Пока мы ждали, я спросила, где Каберо, тот мальчик, что стрелял из ружья и натворил столько бед. Белнап рассказал мне тут же странную историю об этом мальчике. За несколько дней до этого Каберо купил у своего хозяина
пару поношенных шортов и должен был заплатить ему одну рупию из своего жалования. Когда, услышав выстрел, Белнап подбежал к кухне, Каберо стоял посреди комнаты с дымящимся ружьем в руках. Секунду он смотрел на Белнапа, потом сунул руку в карман тех самых шортов, которые он только что купил и надел ради праздника, вынул левой рукой из кармана одну рупию и положил ее на стол, а правой рукой положил рядом ружье. И, будто окончательно сведя счеты с миром, он скрылся, но тогда мы еще не знали, что он, сделав этот прощальный жест, буквально исчез с лица земли. Для туземца это был не совсем обычный поступок, потому что, как правило, они ухитряются запамятовать свои долги -- и в первую очередь то, что задолжали белому человеку, -- оттеснить их к периферии сознания. А может, Каберо казалось, что уже настал Судный День и ему пора разделаться с долгами, а может быть, он просто хотел заручиться другом в беде. Или все вместе: несчастье, грянувший выстрел, смерть друзей -- так потрясли незрелый ум мальчика, что все его нехитрые мысли перемешались, так что самое глубоко запрятанное теперь оказалось в центре его сознания. В то время у меня был старый вездеход "Оверленд". Никогда я не обижу эту машину попреками, она служила мне верой и правдой много лет, но было трудно заставить ее работать больше чем на двух цилиндрах одновременно. И фары у нее тоже были не в порядке, так что я ездила на танцы в клубе "Мутайга", завернув в красный шелковый платок керосиновый фонарь, который вешала сзади. Машину приходилось толкать, чтобы она завелась, и в тот вечер мы провозились с ней особенно долго.

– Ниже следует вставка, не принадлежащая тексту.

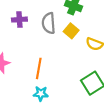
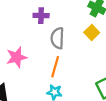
gray semicircle: (49, 23) -> (57, 38), moved

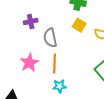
pink star: (17, 57) -> (29, 63), moved

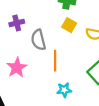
orange line: (55, 64) -> (55, 61), moved
cyan star: (60, 86) -> (64, 90), moved

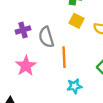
purple cross: (17, 23) -> (23, 30), moved

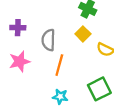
purple cross: (23, 30) -> (18, 28), moved

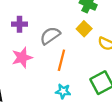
gray semicircle: (48, 40) -> (50, 36), turned 55

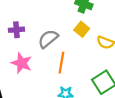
pink star: (22, 58) -> (22, 63), turned -30

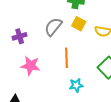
gray semicircle: (48, 39) -> (53, 27), moved

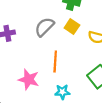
pink star: (30, 66) -> (29, 80), moved

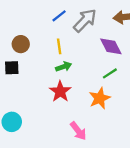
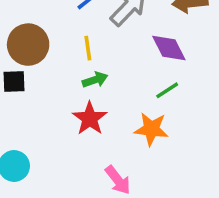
brown circle: (21, 44) -> (28, 45), size x1.5
orange star: (100, 98) -> (151, 129), turned 30

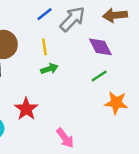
red star: (90, 118) -> (26, 109), moved
orange star: (151, 129) -> (116, 103), moved

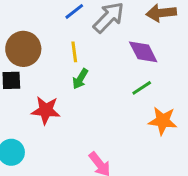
green arrow: (49, 69) -> (80, 79), turned 140
red star: (26, 109) -> (46, 110), moved, turned -30

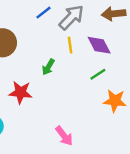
yellow line: (74, 52) -> (70, 45), moved

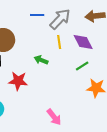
blue line: (44, 13) -> (37, 15), turned 40
green arrow: (48, 67) -> (41, 60), turned 80

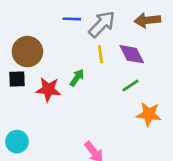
green arrow: (41, 60) -> (77, 78), turned 104
red star: (18, 81) -> (48, 89), moved

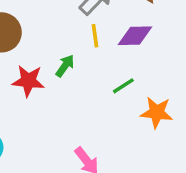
purple diamond: (132, 54) -> (135, 36), turned -64
green line: (131, 85) -> (123, 86), moved

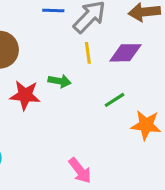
green arrow: (65, 66) -> (60, 81), turned 65

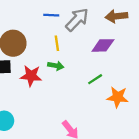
yellow line: (88, 53) -> (57, 43), moved

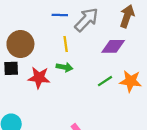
brown arrow: (116, 16) -> (127, 16), turned 115
orange star: (118, 97) -> (131, 81), moved

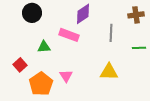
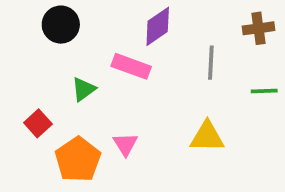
green triangle: (44, 47) -> (84, 89), turned -32

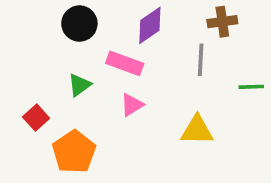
black circle: (61, 25) -> (79, 24), moved
brown cross: (258, 28) -> (222, 22), moved
pink triangle: (125, 144) -> (132, 105), moved, turned 30

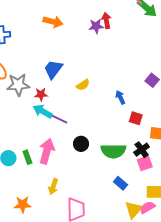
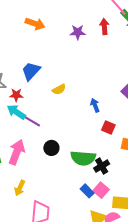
red arrow: (106, 20) -> (104, 27), moved
black cross: (142, 150) -> (102, 166), moved
pink square: (145, 163) -> (101, 190), moved, turned -35

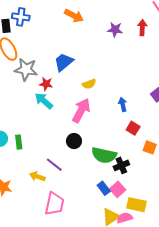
purple line: (32, 121) -> (54, 165), moved
pink arrow: (17, 152) -> (81, 110), moved
yellow arrow: (20, 188) -> (37, 176), turned 77

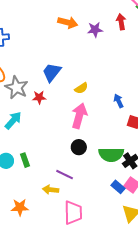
orange arrow: (74, 16) -> (68, 22), moved
gray star: (26, 69) -> (17, 88), turned 30
cyan arrow: (44, 101) -> (13, 120), moved, turned 102

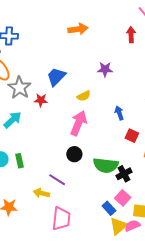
orange arrow: (68, 22) -> (78, 29), turned -30
purple star: (95, 30) -> (105, 69), moved
blue rectangle: (118, 187) -> (109, 208), moved

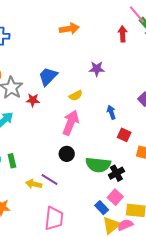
yellow arrow: (41, 193) -> (34, 184), moved

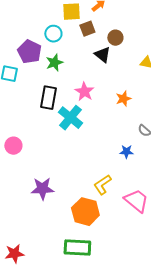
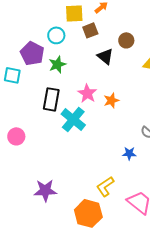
brown circle: (115, 38) -> (126, 40), moved
orange star: (123, 99) -> (111, 100), moved
pink circle: (13, 146) -> (16, 136), moved

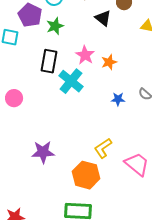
blue star: (129, 153) -> (118, 99), moved

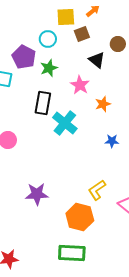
pink star: (85, 55) -> (80, 85), moved

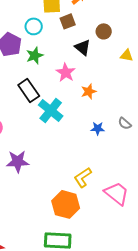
black rectangle: (43, 103) -> (29, 90), turned -45
purple star: (37, 194) -> (18, 161), moved

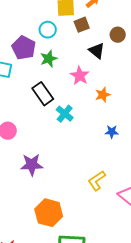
cyan cross: (51, 110) -> (65, 114), size x0.7
orange hexagon: (66, 204) -> (49, 213), moved

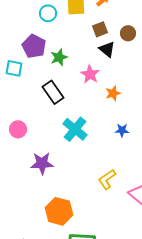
brown square: (82, 25) -> (100, 29), moved
cyan circle: (48, 30) -> (48, 13), moved
cyan cross: (65, 114) -> (75, 129), moved, size x1.4

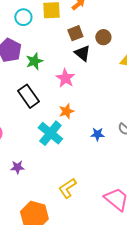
orange star: (113, 93) -> (66, 111), moved
purple star: (42, 163) -> (17, 167), size x0.6
yellow L-shape: (107, 179) -> (67, 188), moved

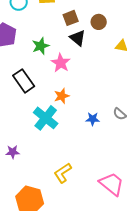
green star: (34, 61) -> (41, 46), moved

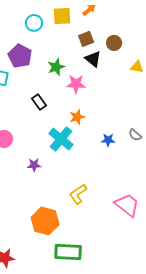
pink star: (61, 63) -> (76, 84), turned -30
black rectangle: (24, 81) -> (39, 102), size x0.7
purple star: (13, 152) -> (34, 165), moved

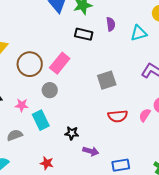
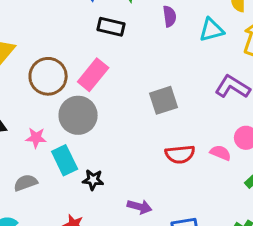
black rectangle: (84, 34) -> (111, 27), moved
gray circle: (50, 90) -> (78, 115), size x1.6
pink semicircle: (145, 115) -> (220, 153), turned 80
black star: (72, 133) -> (93, 180), moved

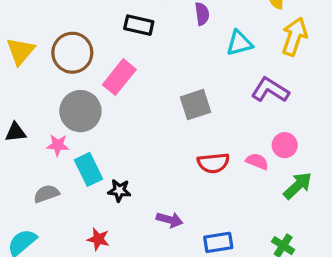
cyan triangle: (211, 30) -> (239, 43), moved
brown circle: (48, 76) -> (72, 53), moved
gray circle: (78, 115) -> (80, 111), moved

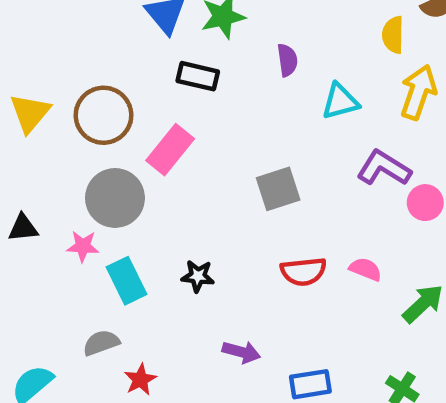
pink circle: (285, 145) -> (425, 203), moved
black star: (119, 191) -> (198, 276), moved
gray semicircle: (46, 194) -> (101, 343), moved
red star: (98, 239) -> (140, 380), turned 30

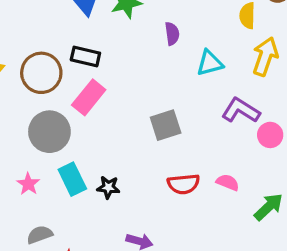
black rectangle: (198, 76) -> (85, 56), moved
pink star: (83, 246) -> (28, 184), moved, turned 30
cyan rectangle: (126, 281) -> (72, 179), moved

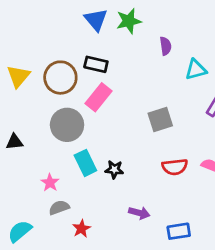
pink star: (28, 184) -> (50, 183), moved

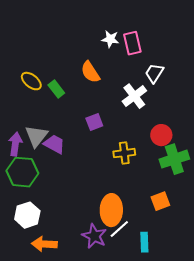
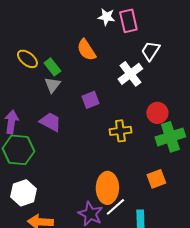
gray triangle: (36, 136) -> (52, 85), moved, size x0.7

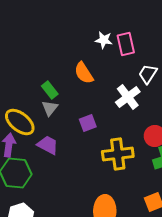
yellow ellipse: (27, 59) -> (20, 122), moved, size x1.4
yellow cross: (120, 131) -> (118, 154), size x1.4

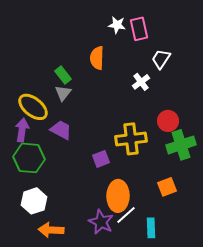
orange semicircle: (84, 73) -> (97, 58), turned 35
white cross: (128, 97) -> (141, 82), size x0.7
purple square: (88, 123) -> (101, 159), moved

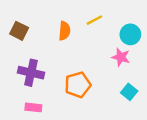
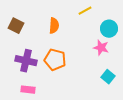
yellow line: (94, 20) -> (85, 11), moved
orange pentagon: (78, 85) -> (55, 60), moved, turned 30

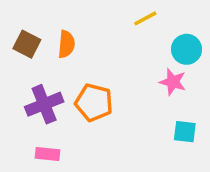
orange semicircle: (54, 26) -> (66, 44), moved
purple cross: (26, 61) -> (44, 104), turned -35
cyan square: (108, 77) -> (185, 132), turned -32

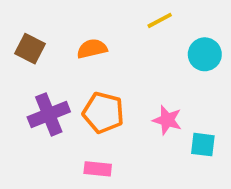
orange semicircle: (66, 44) -> (92, 49), moved, turned -108
pink star: (173, 82) -> (167, 120), moved
pink rectangle: (48, 154) -> (98, 169), moved

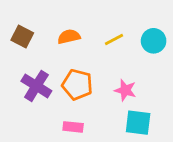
yellow line: (160, 20) -> (114, 39), moved
purple cross: (49, 114) -> (36, 86), turned -36
cyan square: (203, 145) -> (138, 123), moved, size x1.4

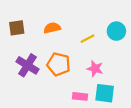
brown square: (22, 37) -> (17, 28), turned -35
yellow line: (114, 39) -> (87, 39), moved
pink rectangle: (73, 127) -> (80, 96), moved

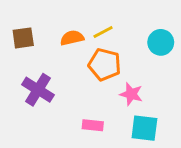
yellow line: (87, 39) -> (103, 32), moved
orange pentagon: (59, 64) -> (105, 65), moved
pink rectangle: (80, 96) -> (93, 125), moved

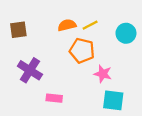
yellow line: (103, 32) -> (90, 25), moved
orange semicircle: (72, 38) -> (67, 25), moved
pink rectangle: (93, 125) -> (54, 98), moved

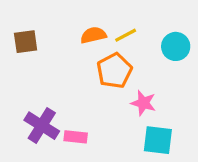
orange pentagon: (82, 51) -> (114, 71), turned 30
purple cross: (30, 70) -> (42, 126), moved

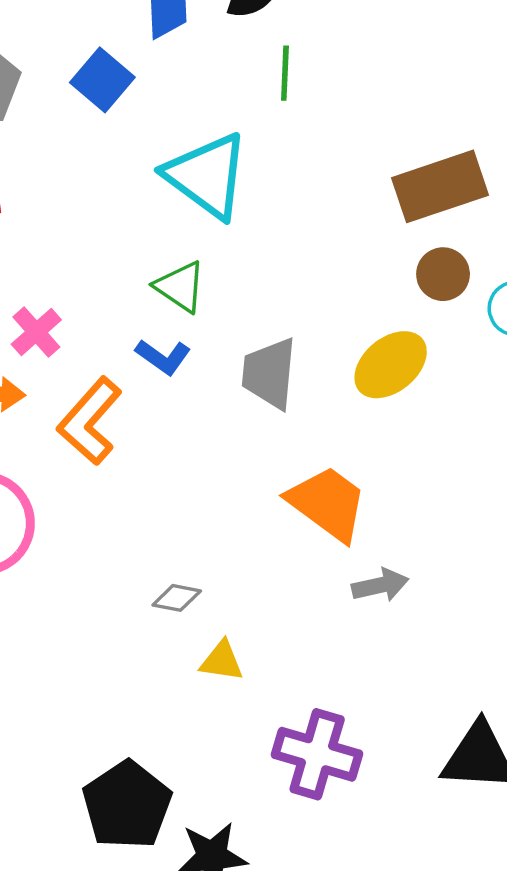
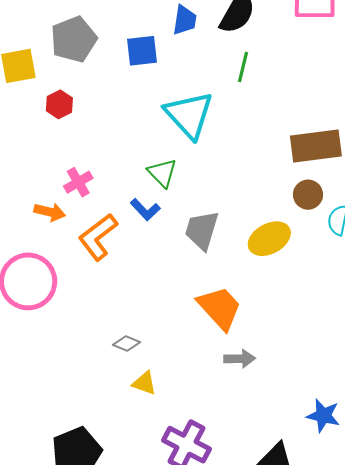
blue square: (102, 80) -> (142, 51), turned 32

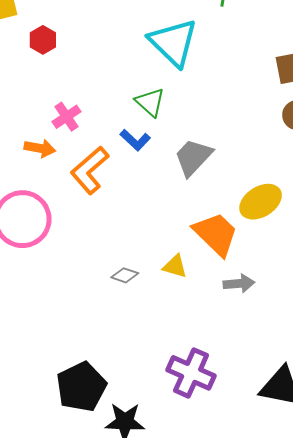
gray trapezoid: (202, 230) -> (193, 157), turned 30
yellow ellipse: (269, 239) -> (261, 202), moved
yellow triangle: (144, 383) -> (175, 266), moved

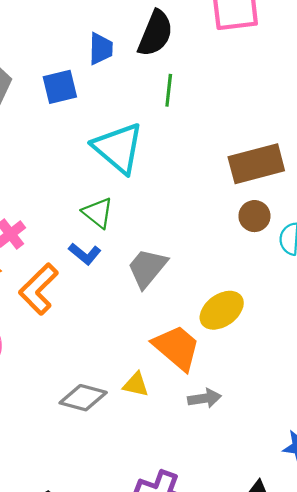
gray diamond: (125, 275) -> (83, 398), size x1.6

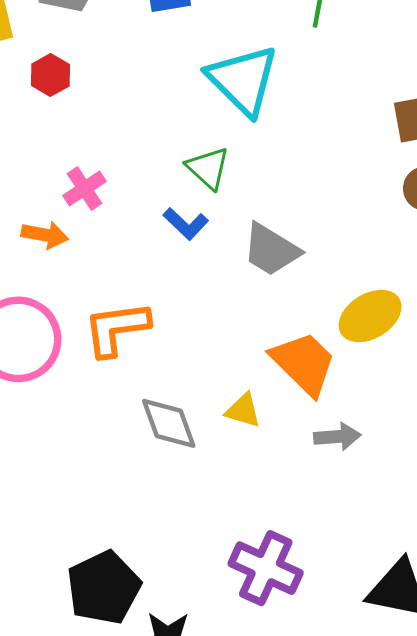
gray trapezoid: (147, 268) -> (271, 250), turned -102
orange L-shape: (39, 289) -> (116, 329), moved, turned 33
gray diamond: (83, 398) -> (169, 423), turned 51

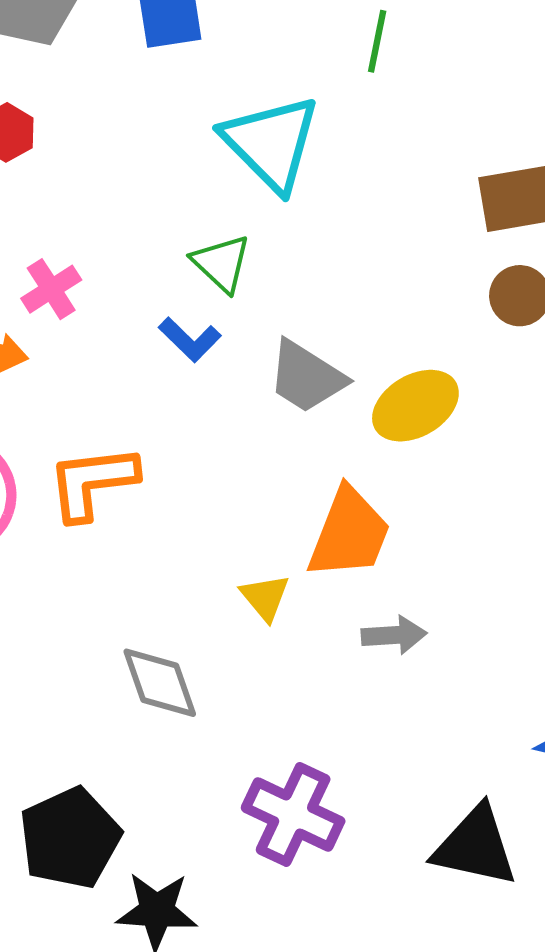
yellow ellipse: (370, 316) -> (415, 406), moved
orange trapezoid: (304, 363) -> (349, 533), turned 66
yellow triangle: (243, 410) -> (265, 597), turned 33
gray diamond: (169, 423) -> (160, 683), moved

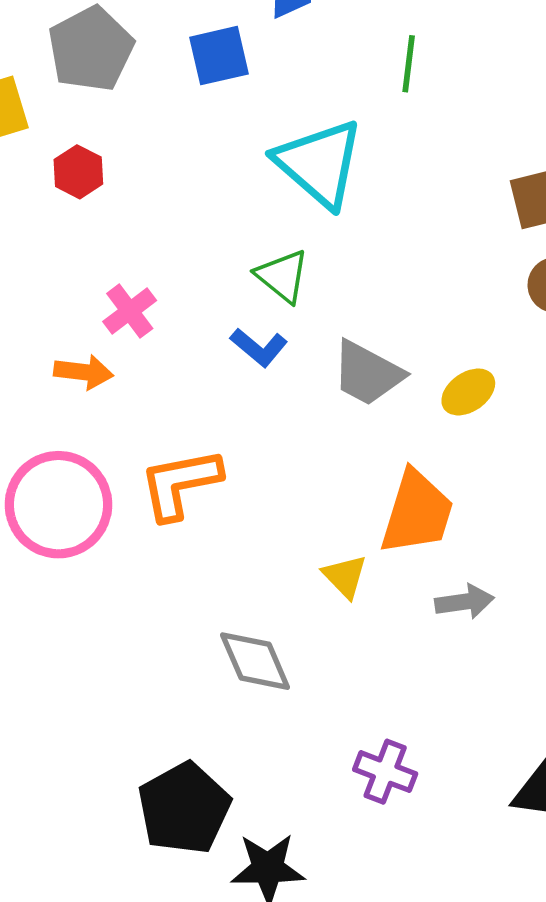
yellow ellipse: (415, 406) -> (468, 392), size x0.7
purple cross: (293, 814) -> (385, 772), size x0.7

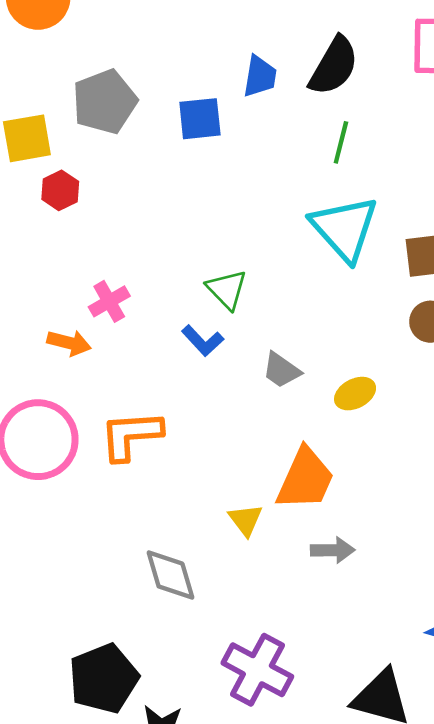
cyan triangle: (319, 163) -> (345, 228), moved
red hexagon: (78, 172) -> (60, 190), moved
gray trapezoid: (367, 373) -> (281, 370), size x0.7
purple cross: (385, 772) -> (257, 670), size x1.5

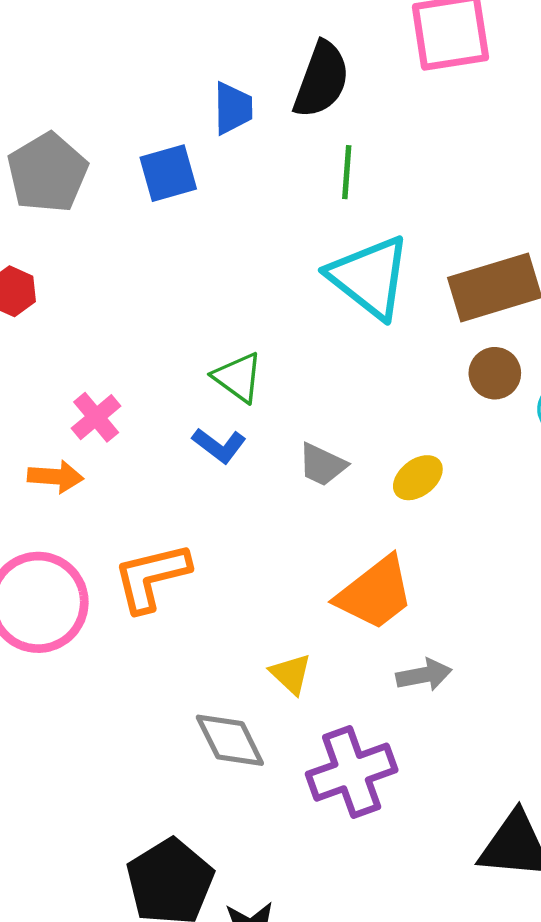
orange trapezoid: (305, 479) -> (375, 593), turned 38
yellow triangle: (246, 520) -> (291, 674), moved
purple cross: (257, 670) -> (352, 772), moved, turned -38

Мои гости всегда жаловались на состояние моих дорог, и та гонка со смертью убедила меня, насколько они правы. Сначала я дала править Фараху, но мне показалось, что он нарочно лезет на все глубокие ухабы и колдобины, и я сама взялась за руль. Мне пришлось сначала остано
виться у пруда и вымыть руки в черной воде. Расстояние до Найроби показалось мне бесконечно длинным, я подумала, что за время, потраченное на эту поездку, можно было бы добраться и до самой Дании.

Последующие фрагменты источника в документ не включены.